TechniqueRAG is a retrieval-augmented generation framework tailored for cyber threat intelligence that improves adversarial technique annotation by combining off-the-shelf retrievers, instruction-tuned LLMs, and minimal domain-specific data, achieving state-of-the-art results.

Contribution

It introduces a domain-specific RAG approach that enhances retrieval quality via zero-shot re-ranking and fine-tunes only the generation component, reducing resource needs.

Findings

Achieves state-of-the-art performance on security benchmarks.

Reduces reliance on large labeled datasets and extensive task-specific tuning.
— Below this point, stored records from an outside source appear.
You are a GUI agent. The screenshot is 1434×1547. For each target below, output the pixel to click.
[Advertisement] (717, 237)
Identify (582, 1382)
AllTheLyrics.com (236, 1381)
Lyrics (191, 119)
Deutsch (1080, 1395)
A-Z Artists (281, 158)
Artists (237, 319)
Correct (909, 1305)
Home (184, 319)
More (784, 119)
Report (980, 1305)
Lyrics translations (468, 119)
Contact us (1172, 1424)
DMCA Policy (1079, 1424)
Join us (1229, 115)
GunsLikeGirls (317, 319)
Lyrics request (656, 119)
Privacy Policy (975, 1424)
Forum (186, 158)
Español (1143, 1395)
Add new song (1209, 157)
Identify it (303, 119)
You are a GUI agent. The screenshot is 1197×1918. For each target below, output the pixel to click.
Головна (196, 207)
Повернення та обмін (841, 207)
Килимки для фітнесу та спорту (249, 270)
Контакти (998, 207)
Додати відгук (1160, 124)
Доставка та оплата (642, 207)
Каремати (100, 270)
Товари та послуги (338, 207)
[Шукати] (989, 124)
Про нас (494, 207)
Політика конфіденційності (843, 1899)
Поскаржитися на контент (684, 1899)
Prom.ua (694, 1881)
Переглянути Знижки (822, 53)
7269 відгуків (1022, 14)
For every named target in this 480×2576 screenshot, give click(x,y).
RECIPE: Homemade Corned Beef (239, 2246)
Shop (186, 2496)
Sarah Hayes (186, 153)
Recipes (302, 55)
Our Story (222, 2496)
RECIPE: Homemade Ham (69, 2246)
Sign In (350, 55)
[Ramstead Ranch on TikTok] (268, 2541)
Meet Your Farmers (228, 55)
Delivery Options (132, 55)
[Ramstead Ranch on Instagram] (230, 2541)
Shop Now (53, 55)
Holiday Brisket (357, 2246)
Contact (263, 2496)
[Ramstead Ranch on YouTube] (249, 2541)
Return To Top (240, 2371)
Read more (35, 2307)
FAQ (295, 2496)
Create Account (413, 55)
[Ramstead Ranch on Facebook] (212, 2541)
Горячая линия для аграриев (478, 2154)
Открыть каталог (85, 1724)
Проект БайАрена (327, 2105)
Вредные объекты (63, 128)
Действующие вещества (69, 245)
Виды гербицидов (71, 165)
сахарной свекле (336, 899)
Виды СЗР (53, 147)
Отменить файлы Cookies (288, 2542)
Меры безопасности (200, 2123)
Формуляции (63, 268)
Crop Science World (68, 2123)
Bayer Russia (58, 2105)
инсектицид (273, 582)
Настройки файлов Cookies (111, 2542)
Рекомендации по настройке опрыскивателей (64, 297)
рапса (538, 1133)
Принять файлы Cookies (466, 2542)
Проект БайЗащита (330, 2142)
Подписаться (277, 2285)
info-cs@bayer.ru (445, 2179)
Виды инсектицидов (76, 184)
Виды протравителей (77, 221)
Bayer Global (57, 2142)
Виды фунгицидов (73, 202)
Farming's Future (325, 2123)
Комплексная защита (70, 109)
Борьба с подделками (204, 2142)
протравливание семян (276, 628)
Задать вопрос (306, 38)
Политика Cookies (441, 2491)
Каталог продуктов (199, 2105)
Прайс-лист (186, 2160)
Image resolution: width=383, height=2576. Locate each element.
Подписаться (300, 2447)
Improves retrieval precision through zero-shot LLM re-ranking.

Abstract

Accurately identifying adversarial techniques in security texts is critical for effective cyber defense. However, existing methods face a fundamental trade-off: they either rely on generic models with limited domain precision or require resource-intensive pipelines that depend on large labeled datasets and task-specific optimizations, such as custom hard-negative mining and denoising, resources rarely available in specialized domains. We propose TechniqueRAG, a domain-specific retrieval-augmented generation (RAG) framework that bridges this gap by integrating off-the-shelf retrievers, instruction-tuned LLMs, and minimal text-technique pairs. Our approach addresses data scarcity by fine-tuning only the generation component on limited in-domain examples, circumventing the need for resource-intensive retrieval training. While conventional RAG mitigates hallucination by coupling retrieval and generation, its reliance on generic retrievers often introduces noisy candidates, limiting domain-specific precision. To address this, we enhance retrieval quality and domain specificity through zero-shot LLM re-ranking, which explicitly aligns retrieved candidates with adversarial techniques. Experiments on multiple security benchmarks demonstrate that TechniqueRAG achieves state-of-the-art performance without extensive task-specific optimizations or labeled data, while comprehensive analysis provides further insights.